Autobahnen sind für Hirsche, Rehe, Wildsäue oder Dachse ein unüberwindbares Hindernis. Darum gibt es in den Gebieten, die zu den Lebensräumen der Wildtiere gehören, Brücken über Autobahn und Zuggeleise – über die A1 zwischen Bern und Zürich zum Beispiel – östlich von Kirchberg.
Die Brücke ist ein 60 Meter breiter Grünstreifen mit Büschen und Sträuchern. Der Lärm der Autobahn macht den Wildtieren nichts. «Tiere gewöhnen sich schnell an Geräusche, die gleichmässig sind», sagt der bernische Jagdinspektor Niklaus Blatter. Sie hätten mehr Mühe mit etwas Unerwartetem – wenn ein Mensch vorbeilaufe zum Beispiel.
Weniger Wildunfälle
Vor 20 Jahren, als die Brücke noch nicht stand, habe es regelmässig auf der Autobahn Wildunfälle gegeben, sagt Blatter. Man habe den Standort der Brücke gewählt, weil hier die Tiere immer durchgelaufen sind. Allerdings gab es heftige Diskussionen um die Kosten. Aus diesem Grund ist die Brücke auch nur 60 und nicht 100 Meter breit, wie ursprünglich geplant.
Mit der Brücke können die Wildtiere die Autobahn unbeschadet überqueren. Danach wird es aber gefährlich. Vor allem für Hirsche ist die Hauptstrasse Bern-Zürich ein grosses Problem. Immer wieder werden hier Tiere überfahren.
Der Rothirsch im Mittelland muss einen hohen Blutzoll bezahlen.
Aber die Kollisionen sind auch für Menschen gefährlich. Vor einem Jahr starb ein Autofahrer. Wildtiere haben es also trotz Brücken schwer, von einem Gebiet ins nächste zu kommen. Rothirsche legen weite Strecken zurück – vom Mittelland in den Jura zum Beispiel.
Im Kanton Bern gibt es 24 Wildtierkorridore, die für die ganze Schweiz wichtig sind. Fast die Hälfte davon ist aber teilweise oder ganz unterbrochen. So auch der Wildtierkorridor BE6 zwischen Zollikofen und Münchenbuchsee. Da wechseln die Hirsche eigentlich zwischen dem Emmental und dem Seeland hin und her – wenn sie können.

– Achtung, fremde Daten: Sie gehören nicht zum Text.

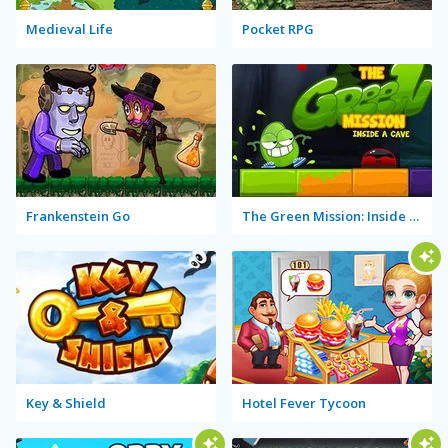
Medieval Life
Pocket RPG
Frankenstein Go
The Green Mission: Inside a Cave
Key & Shield
Hotel Fever Tycoon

Für den Hirsch ist es ein Notfallszenario, wenn er hier durchkommen will.
Das Gebiet zwischen Strasse und Bahnlinie ist zu verbaut für die Hirsche. Manfred Waibel, Gemeindepräsident von Münchenbuchsee, ist das Problem bekannt – eine Lösung hat er aber nicht. Man könne die Eisenbahnlinie nicht einfach sperren oder das Wohnquartier abreissen, so Waibel.
Eine regionale Lösung ist nötig
Man müsse das Problem ganzheitlich betrachten, sagt Wildhüter Romeo de Monaco. In diesem Fall könnte eine Unterführung, die im Moment von Fahrzeugen benutzt wird, zu einer Wildtierunterführung ausgebaut werden. Diese steht auf dem Gebiet der Nachbargemeinde Mooseedorf. Für eine überregionale Lösung müssten aber die Gemeinden zusammenarbeiten und der Kanton Bern bei der Finanzierung mithelfen, sind sich Waibel und de Monaco einig.
Wir würden alle in der gleichen Schweiz leben, betont Wildhüter Romeo de Monaco. Dafür solle man auch Geld investieren. Man zeige seinen Enkelinnen und Enkeln die Wildtiere doch besser im Wald als im Zoo. De Monaco hat bereits Hirsche beim Grauholz gesehen. «Die sind aber wieder umgekehrt, weil ihnen der Weg versperrt war.»